What this task involves :: All lines in the material below that hold "Гостивар" should be found and copied.

Given material ::
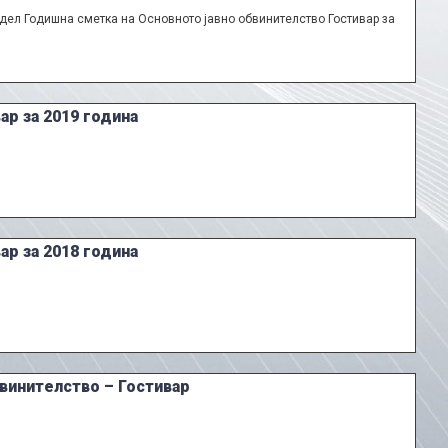
 дел Годишна сметка на Основното јавно обвинителство Гостивар за
ар за 2019 година
ар за 2018 година
бвинителство – Гостивар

Written answer ::
 дел Годишна сметка на Основното јавно обвинителство Гостивар за
бвинителство – Гостивар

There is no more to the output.